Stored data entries
-- Opening Marker --

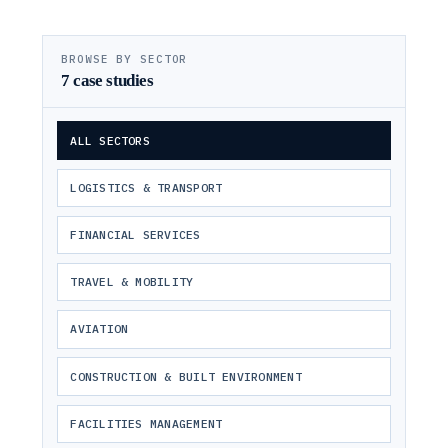
BROWSE BY SECTOR
7
case studies
ALL SECTORS
LOGISTICS & TRANSPORT
FINANCIAL SERVICES
TRAVEL & MOBILITY
AVIATION
CONSTRUCTION & BUILT ENVIRONMENT
FACILITIES MANAGEMENT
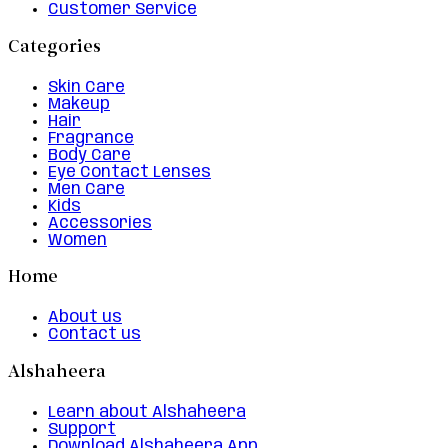
Customer Service
Categories
Skin Care
Makeup
Hair
Fragrance
Body Care
Eye Contact Lenses
Men Care
Kids
Accessories
Women
Home
About us
Contact us
Alshaheera
Learn about Alshaheera
Support
Download Alshaheera App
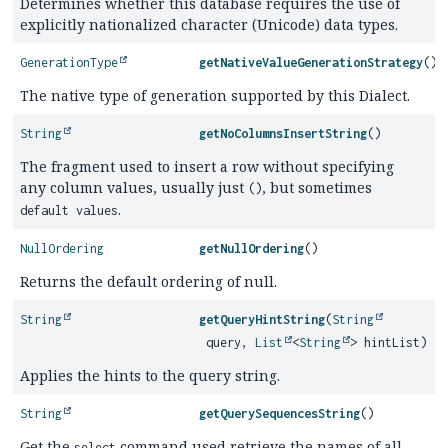
Determines whether this database requires the use of
explicitly nationalized character (Unicode) data types.
GenerationType
getNativeValueGenerationStrategy
()
The native type of generation supported by this Dialect.
String
getNoColumnsInsertString
()
The fragment used to insert a row without specifying
any column values, usually just
, but sometimes
()
.
default values
NullOrdering
getNullOrdering
()
Returns the default ordering of null.
String
getQueryHintString
(
String
query,
List
<
String
> hintList)
Applies the hints to the query string.
String
getQuerySequencesString
()
Get the
command used retrieve the names of all
select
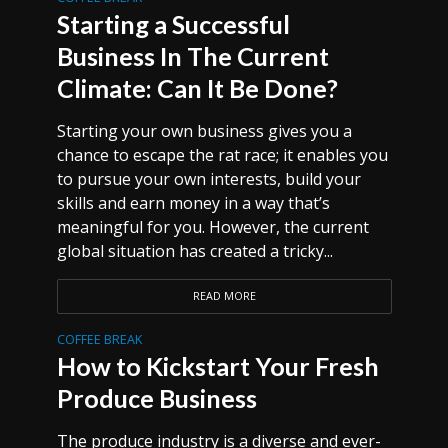
Starting a Successful
Business In The Current
Climate: Can It Be Done?
Starting your own business gives you a
chance to escape the rat race; it enables you
to pursue your own interests, build your
skills and earn money in a way that’s
meaningful for you. However, the current
global situation has created a tricky...
READ MORE
COFFEE BREAK
How to Kickstart Your Fresh
Produce Business
The produce industry is a diverse and ever-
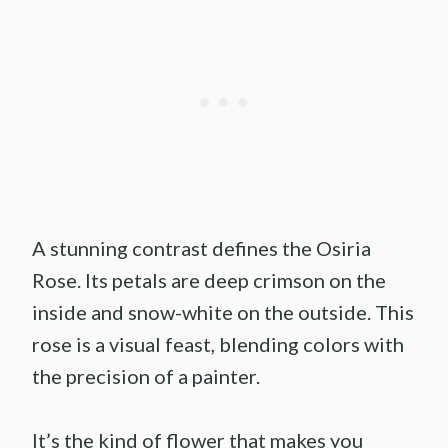
A stunning contrast defines the Osiria
Rose. Its petals are deep crimson on the
inside and snow-white on the outside. This
rose is a visual feast, blending colors with
the precision of a painter.
It’s the kind of flower that makes you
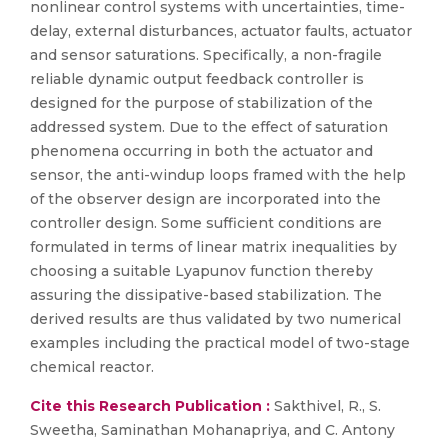
nonlinear control systems with uncertainties, time-
delay, external disturbances, actuator faults, actuator
and sensor saturations. Specifically, a non-fragile
reliable dynamic output feedback controller is
designed for the purpose of stabilization of the
addressed system. Due to the effect of saturation
phenomena occurring in both the actuator and
sensor, the anti-windup loops framed with the help
of the observer design are incorporated into the
controller design. Some sufficient conditions are
formulated in terms of linear matrix inequalities by
choosing a suitable Lyapunov function thereby
assuring the dissipative-based stabilization. The
derived results are thus validated by two numerical
examples including the practical model of two-stage
chemical reactor.
Cite this Research Publication :
Sakthivel, R., S.
Sweetha, Saminathan Mohanapriya, and C. Antony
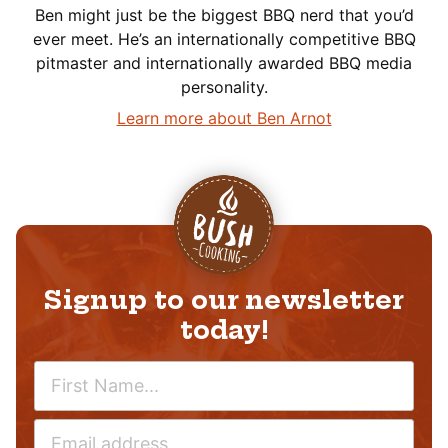
Ben might just be the biggest BBQ nerd that you’d
ever meet. He’s an internationally competitive BBQ
pitmaster and internationally awarded BBQ media
personality.
Learn more about Ben Arnot
Signup to our newsletter
today!
N
A
M
E
E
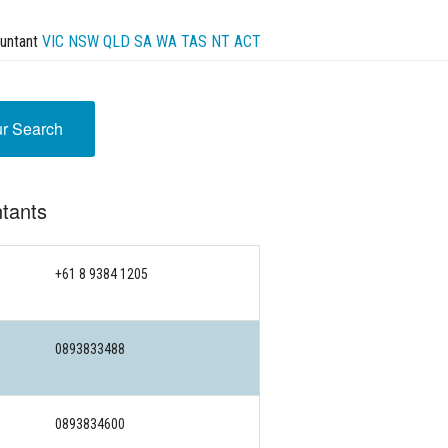
untant
VIC
NSW
QLD
SA
WA
TAS
NT
ACT
ur Search
tants
+61 8 9384 1205
0893833488
0893834600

-- Closing Marker --

**Activity**
Exclude all images, then retype the records above without alteration.

**Written response**
BROWSE BY SECTOR
7
case studies
ALL SECTORS
LOGISTICS & TRANSPORT
FINANCIAL SERVICES
TRAVEL & MOBILITY
AVIATION
CONSTRUCTION & BUILT ENVIRONMENT
FACILITIES MANAGEMENT
Customer Service
Categories
Skin Care
Makeup
Hair
Fragrance
Body Care
Eye Contact Lenses
Men Care
Kids
Accessories
Women
Home
About us
Contact us
Alshaheera
Learn about Alshaheera
Support
Download Alshaheera App
Determines whether this database requires the use of
explicitly nationalized character (Unicode) data types.
GenerationType
getNativeValueGenerationStrategy
()
The native type of generation supported by this Dialect.
String
getNoColumnsInsertString
()
The fragment used to insert a row without specifying
any column values, usually just
, but sometimes
()
.
default values
NullOrdering
getNullOrdering
()
Returns the default ordering of null.
String
getQueryHintString
(
String
query,
List
<
String
> hintList)
Applies the hints to the query string.
String
getQuerySequencesString
()
Get the
command used retrieve the names of all
select
Starting a Successful
Business In The Current
Climate: Can It Be Done?
Starting your own business gives you a
chance to escape the rat race; it enables you
to pursue your own interests, build your
skills and earn money in a way that’s
meaningful for you. However, the current
global situation has created a tricky...
READ MORE
COFFEE BREAK
How to Kickstart Your Fresh
Produce Business
The produce industry is a diverse and ever-
A stunning contrast defines the Osiria
Rose. Its petals are deep crimson on the
inside and snow-white on the outside. This
rose is a visual feast, blending colors with
the precision of a painter.
It’s the kind of flower that makes you
nonlinear control systems with uncertainties, time-
delay, external disturbances, actuator faults, actuator
and sensor saturations. Specifically, a non-fragile
reliable dynamic output feedback controller is
designed for the purpose of stabilization of the
addressed system. Due to the effect of saturation
phenomena occurring in both the actuator and
sensor, the anti-windup loops framed with the help
of the observer design are incorporated into the
controller design. Some sufficient conditions are
formulated in terms of linear matrix inequalities by
choosing a suitable Lyapunov function thereby
assuring the dissipative-based stabilization. The
derived results are thus validated by two numerical
examples including the practical model of two-stage
chemical reactor.
Cite this Research Publication :
Sakthivel, R., S.
Sweetha, Saminathan Mohanapriya, and C. Antony
Ben might just be the biggest BBQ nerd that you’d
ever meet. He’s an internationally competitive BBQ
pitmaster and internationally awarded BBQ media
personality.
Learn more about Ben Arnot
Signup to our newsletter
today!
N
A
M
E
E
untant
VIC
NSW
QLD
SA
WA
TAS
NT
ACT
ur Search
tants
+61 8 9384 1205
0893833488
0893834600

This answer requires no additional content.